Wednesday, May 11, 2011

Example 8.37: Read sheets from an excel file

Microsoft Excel is an awkward tool for data analysis. However, it is a reasonable environment for recording and transfering data. In our consulting practice, people frequently send us data in .xls (from Excel 97-2003) or .xlsx (from Excel 2007 or 2010) formatted files.

In order to use the data in statistical software, you have to get it out of Excel. While Excel does provide some tools for exporting data, these are not easily replicable, since they rely on menu choices through the GUI. A better approach is to read the file directly from within the statistical software.

An additional complication is that a single file may contain several sheets, each of which may have unique columns and rows. While importing from Excel into SAS is shown in section 1.1.5, we don't discuss reading from specific sheets or show how to read an Excel file in R.

SAS

In SAS, it's possible to use the "Import Data" wizard to gain access via the GUI (File; Import Data; etc.) but this is no better than using the GUI in Excel. However, all the wizard does is compose a proc import to read from the file. This turns out to be important, because the documentation for using proc import for Excel files is hard to find.

The documentation is buried in the on-line help at SAS Products; SAS/ACCESS; SAS/ACCESS 9.2 for PC Files: Reference; File Format-Specific Reference; Microsoft Excel Workbook Files. This is not the same material found through SAS Products; SAS Procedures; Proc Import. The code below was derived by running the wizard and using its option to save the resulting commands. The help.xlsx file can be downloaded from the book website; SAS currently cannot read an Excel file in directly from a URL-- you must download the file manually and read it locally.

PROC IMPORT OUT= WORK.test
DATAFILE= "C:\temp\help.xlsx"
DBMS=EXCEL REPLACE;
RANGE="help.csv";
GETNAMES=YES;
MIXED=NO;
SCANTEXT=YES;
USEDATE=YES;
SCANTIME=YES;
RUN;

The range option can be used to specify the desired sheet. This means that you must know the name of the sheet you want to import and type it in. The trailing "$" can be used to read in just a specific range of cells, but with no additional information it implies the full sheet. Since there is only one sheet in the helpdata.xlsx file, it's not required here.

R

The foreign package reads data from many file types. However, the .xls and .xlsx formats are not among them, as far as we know. Fortunately, the files can be read with the gdata package, using the read.xls() function. This will read files in either the .xls or the .xlsx format.

library(gdata)
ffdata = read.xls("http://www.math.smith.edu/r/data/help.xlsx",
sheet=1)

In this implementation, you specify the sheet by number, rather than name. This may be less precise than using the full name, but it does spare some tedious typing.

8 comments:

Harlan said...

Interestingly, the gdata read.xls() function is actually just calling some Perl that does the actual parsing of the XLS file.

Another option is to upload the Excel file to Google Docs, then pull down the CSV view of the spreadsheet directly from R.

Anonymous said...

In SAS, why not just use:
libname source "C:\temp\help.xlsx" access=readonly ;

then you can reference the sheet directly from any proc/data step any time you want with "source.'sheetname$'N".

Gabor said...

Although the read.xls documentation in gdata says that the sheet argument is a sheet number it does work if its a sheet name as well.

Andy said...

Its a little more complicated to use, but XLConnect provides the ability to read and write from / to Excel files.

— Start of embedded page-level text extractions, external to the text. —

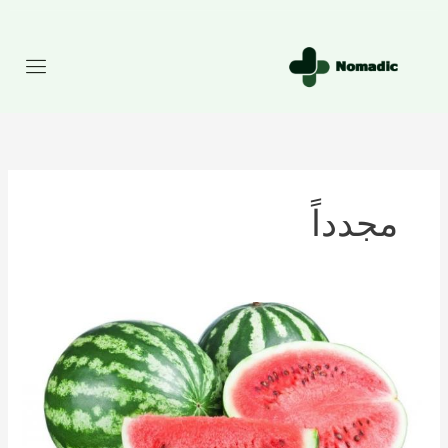
رش
ه
حتوا
مجدداً
تعداد
کالری
موجود
در
هندوانه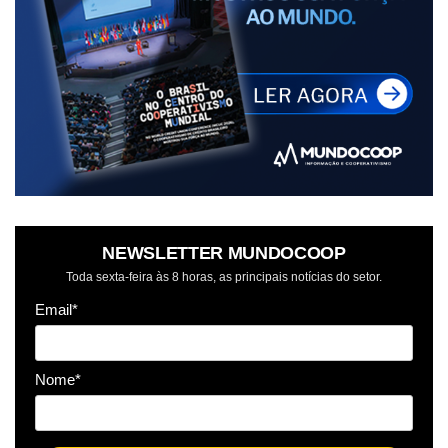
NEWSLETTER MUNDOCOOP
Toda sexta-feira às 8 horas, as principais notícias do setor.
Email*
Nome*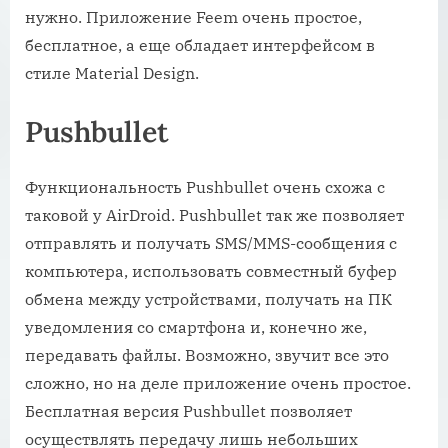
нужно. Приложение Feem очень простое,
бесплатное, а еще обладает интерфейсом в
стиле Material Design.
Pushbullet
Функциональность Pushbullet очень схожа с
таковой у AirDroid. Pushbullet так же позволяет
отправлять и получать SMS/MMS-сообщения с
компьютера, использовать совместный буфер
обмена между устройствами, получать на ПК
уведомления со смартфона и, конечно же,
передавать файлы. Возможно, звучит все это
сложно, но на деле приложение очень простое.
Бесплатная версия Pushbullet позволяет
осуществлять передачу лишь небольших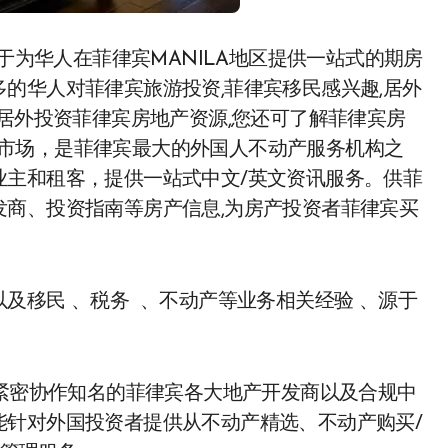
的华人对菲律宾旅游投资,菲律宾移民感兴趣,居外
来居外投资菲律宾房地产资源,您还可了解菲律宾房
动产市场，是菲律宾最大的外国人不动产服务机构之
业主和租客，提供一站式中文/英文资讯服务。供菲
商、投资指南等房产信息,为房产投资者菲律宾买
及移民 、税务 、不动产等业务相关经验 、源于
ate 长期紧密协作知名的菲律宾各大地产开发商以及合规中
能针对外国投资者提供从不动产精选、不动产购买/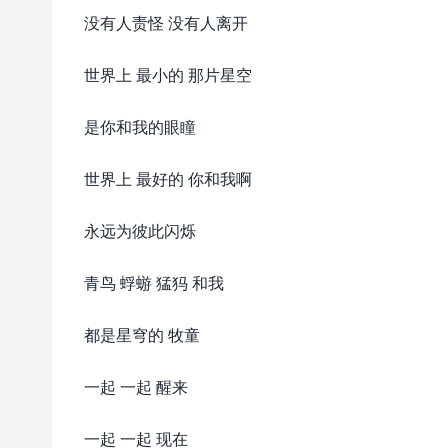
没有人责怪 没有人离开
世界上 最小的 那片星空
是你和我的眼瞳
世界上 最好的 你和我啊
永远为彼此闪烁
青鸟 蜉蝣 猛犸 和我
都是星穹的 牧童
一起 一起 醒来
一起 一起 现在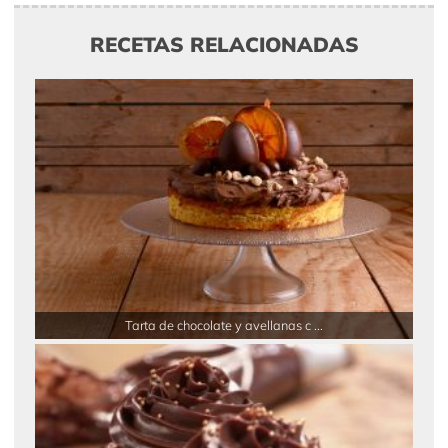
RECETAS RELACIONADAS
Tarta de chocolate y avellanas c ...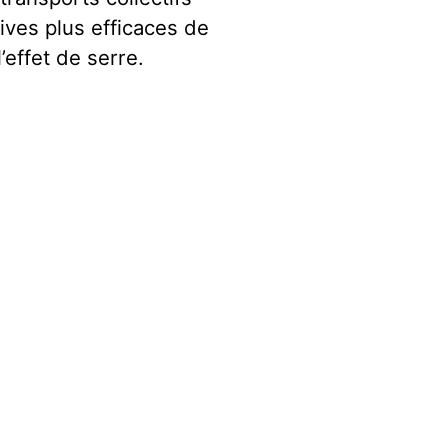
tives plus efficaces de
’effet de serre.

http://cran.r-project.org/web/packages/XLConnect/index.html

For the record. I do not work for the developers. I am however, a big fan of their product.

Ken Kleinman said...

Thanks for the great comments, folks!

Anonymous said...

Another option for .xls & .xlsx files in R is the RODBC package:

library(RODBC)
xls <- odbcConnectExcel2007("http://www.math.smith.edu/r/data/help.xlsx")
ffdata <- sqlFetch(xls,"sheet.name")

The possible advantage of RODBC is that it is also the way to grab data from Access and true SQL databases; I avoid .xls files if at all possible in favor of smaller, cleaner .csv.

I use and recommend your R and Data Management book in webinars on R for natural resources.

Ken Kleinman said...

Thanks for mentioning us, Anonymous!

Anonymous said...

the excel engine does not allow options, such as "get names" for designating (or not) the first row as a variable name or the "mixed values" option. and Import will allow for the selection of a range, which can be the entire sheet or a range of cells, in addition to an option "sheet" that selects the sheet by name.